这一下更是失策,他又趁机塞了两根手指进来,在我口中翻搅不休,更不时夹起我的舌头摩挲,搅得我口液不停分泌,咽也咽不及,都顺着嘴角流了下去,沾得颈间耳畔都是一塌糊涂。
那手指越探越深,直插到我喉头处,引得喉间肌肉一阵紧缩,几乎干呕出来。我紧握住他的手腕,不知用了多少力道,终于令他不再进犯。他抽出手指,放在唇边舔了一舔,皱眉叹道:“朕本来还想尝尝你上面这张小嘴的滋味,怎么这样不知风情。罢了,来日方长,朕不是强人所难之徒。”

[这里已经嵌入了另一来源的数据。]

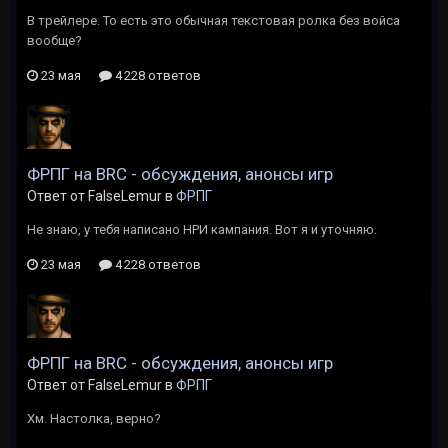
В трейлере. То есть это обычная текстовая ролка без войса
вообще?
23 мая
4 228 ответов
ФРПГ на BRC - обсуждения, анонсы игр
Ответ от FalseLemur в
ФРПГ
Не знаю, у тебя написано НРИ кампания. Вот я и уточняю.
23 мая
4 228 ответов
ФРПГ на BRC - обсуждения, анонсы игр
Ответ от FalseLemur в
ФРПГ
Хм. Настолка, верно?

他就坐在床边让太监替他解了衣服,那些太监欲来碰我时,我实在忍不住,出手将他们拂得跌至床外。龙笏君沉下脸道:“怎地这样蛮横,朕宫中哪个受也不曾像你这样娇气,难道还要朕亲自服侍你更衣?”
我羞愤至极,几乎就想弑君了。无奈我们之间等级差异太大,我要对他动手直接就是找死,只得咬牙咽下了这口气:“请陛下将人遣开,我自会更……衣……”

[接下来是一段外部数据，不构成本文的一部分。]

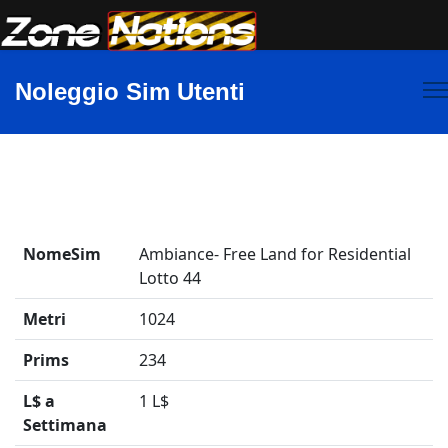
Noleggio Sim Utenti
NomeSim
Ambiance- Free Land for Residential
Lotto 44
Metri
1024
Prims
234
L$ a
1 L$
Settimana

最后两个字我直想咽下去,却还是不能不说出。遣退宫人的后果,便是要在他灼灼目光之下自己将衣裳全数脱下。在那目光压力与羞耻心共同作祟之下,我手指不停打颤,几乎解不开衣带。到得后来外裳落尽,他的手便直接抚了上来,啧啧赞叹道:“宫中的衣裳质料果真是比外头的强多了,你昨日那件衣裳便没有这样半遮半掩的好处,手感也不够滑润。”
我的手停在衣服上半晌,狠狠心还是解了开来。既是逃不了这一回,倒不如痛痛快快地有个爷们儿样,省得让他看着我做这些无用挣扎,倒好从中取乐。
我将衣裳尽数扯去,与他裸裎相对。看着那胯间怒张之物,昨日际遇不期又涌上心头,心中忽冷忽热,却也退无可退,只得扭过头去闭目忍耐。
只是他那手真触到臀间私密之处,我还是忍不住全身紧绷,两腿抖得我自己都能感觉出来。他伸手按着昨日撕裂之处抹了抹,轻声叹道:“朕还以为所有菊花都是黑洞呢,看来你这里还真得小心些用。”
第61章 上戏
他真正进来的时候,伤处再一次狠狠地被撕裂开来。再多的药膏也抵不了皮肤,无法将破溃的伤处立刻复原。肌肉被拉扯得像几近绷断的弓弦,随着他缓缓的侵入,一点点拉得更开,从那点未曾痊愈的伤处再度流出血来。